Casey's Gold & Resource Report

Aug 14, 2009

"There's no reason to invest in gold," said the finance editor of a major newspaper interviewing me. "If gold goes up because of inflation, then so does everything else, so why buy it? It's not really a good investment."

She was serious. Yes, she is a finance writer. And yes, it's a newspaper you've heard of.

I was so dumbfounded that I must have sounded like an infant struggling to form its first words when I attempted to counter this inane line of thinking. Tell me you're a deflationist, tell me the Fed will rescue us, tell me foreigners will keep buying our debt - but don't tell me that gold serves no purpose!

I tried to point out the exploding monetary base, the soaring debt, the failing economy - but it was readily apparent her mind was made up. The interview was over and she hung up.

It may sound vengeful, but I'm tempted to keep a list of people whom I could remind someday of their negative comments about gold. I'd put "Betsy" at the top. I probably would chicken out in the end, but right now it's a wonderful reminder of why we're not in a bull market mania yet. Besides, I think the odds are stacked in my favor that she'll someday be buying insanely inflated gold stocks from me. I'll have to thank her then.

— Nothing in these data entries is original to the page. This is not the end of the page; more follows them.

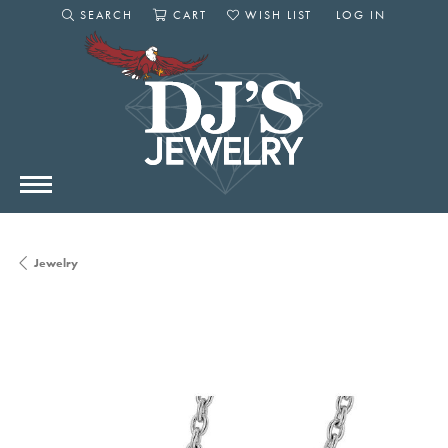
SEARCH
CART
WISH LIST
LOG IN
TOGGLE SEARCH MENU
TOGGLE SHOPPING CART MENU
TOGGLE MY WISHLIST
TOGGLE MY AC
Jewelry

But I can address Betsy's misunderstanding now, because part of what she said is correct: gold is not an investment. Gold's primary purpose is to preserve your purchasing power. Whether it be roaring inflation, or dollar debasement, or economic upheaval, or out-of-control government spending, it has been the absolute best form of protection throughout the history of mankind. And I can prove it.

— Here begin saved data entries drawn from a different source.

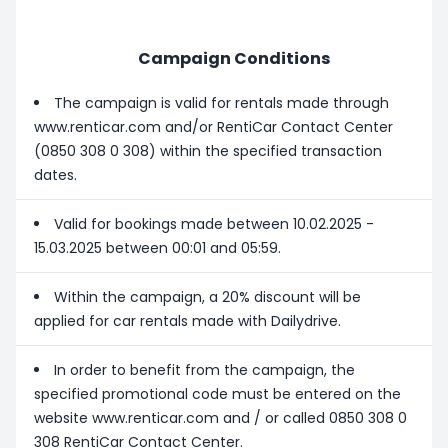
Campaign Conditions
The campaign is valid for rentals made through
www.renticar.com and/or RentiCar Contact Center
(0850 308 0 308) within the specified transaction
dates.
Valid for bookings made between 10.02.2025 -
15.03.2025 between 00:01 and 05:59.
Within the campaign, a 20% discount will be
applied for car rentals made with Dailydrive.
In order to benefit from the campaign, the
specified promotional code must be entered on the
website www.renticar.com and / or called 0850 308 0
308 RentiCar Contact Center.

Let's trace what an ounce of gold or silver - true money - has been able to purchase at various periods in history, and how it compares to today.

1979: Gold's average price that year was $306.68. This bought an average-priced full-size bed.

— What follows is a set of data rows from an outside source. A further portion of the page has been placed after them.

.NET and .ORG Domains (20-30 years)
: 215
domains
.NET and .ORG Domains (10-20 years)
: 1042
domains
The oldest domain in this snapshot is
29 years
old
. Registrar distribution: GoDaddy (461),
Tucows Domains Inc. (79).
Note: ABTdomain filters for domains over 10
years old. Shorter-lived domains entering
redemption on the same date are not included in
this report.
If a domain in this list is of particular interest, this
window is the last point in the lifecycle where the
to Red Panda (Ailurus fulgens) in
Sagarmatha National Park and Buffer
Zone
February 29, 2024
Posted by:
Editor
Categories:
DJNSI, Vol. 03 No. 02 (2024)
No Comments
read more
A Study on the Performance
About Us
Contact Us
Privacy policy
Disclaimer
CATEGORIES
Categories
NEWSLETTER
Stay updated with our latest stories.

Today, 30 years later, $950 would still buy you a full-size bed.

1963: A gallon of gasoline in America sold for 31 cents. This meant that 3 silver dimes could buy a gallon of gasoline. The total weight of silver in 3 silver dimes is .217 of an ounce.

Today, 3 silver dimes would buy a gallon of gasoline anywhere in the U.S.

600 AD: In the Middle East, a chicken at the time of Mohammad would cost a family one silver Dirham (3 grams).

Today, 1,400 years later, a chicken in the Middle East would still cost a family one silver Dirham.

Time of Christ: Under the Roman Empire, an ounce of gold purchased a Roman citizen his toga (suit), a leather belt, and a pair of sandals.

Today, one ounce of gold will still buy a man a suit, a leather belt, and a pair of shoes.

400 BC: Some scholars report that during the reign of King Nebuchadnezzar, an ounce of gold bought 350 loaves of bread.

Today, an ounce of gold still buys about 350 loaves ($950 divided by 350 = $2.71/loaf).

1000 BC: King Solomon was known to have purchased many horses for his army. Historical records show he bought them in Egypt for 150 shekels of silver each. 150 shekels was about 55 troy ounces of silver.

Today, you can still buy a riding horse for 55 troy ounces of silver ($800).

Betsy, gold has characteristics no other matter on earth has...

Gold cannot be:

* Printed (ask a miner how long it takes to find it and dig it up)

* Counterfeited (you can try, but a scale will catch it every time)

* Deflated or inflated (it can't be reproduced)

Gold cannot be destroyed by:

* Fire (it takes 1945.4 degrees F to melt it)

* Water (won't rust or tarnish)

* Time (a gold coin remains recognizable after a thousand years)

Gold doesn't need:

* Feeding (like cattle)

* Fertilizer (like corn)

* Maintenance (like printing presses)

Gold has no:

* Time limit (most gold mined is still in existence)

* Counterparty risk (remember Bear Stearns?)

* Shelf life (it never expires)

Gold as metal is:

* Malleable (spreads instead of crushes)

* Ductile (stretches without breaking)

* Beautiful (just ask an Indian bride)

Gold as money is:

* Liquid (easily convertible to cash)

* Portable (you can hold $50,000 in one hand)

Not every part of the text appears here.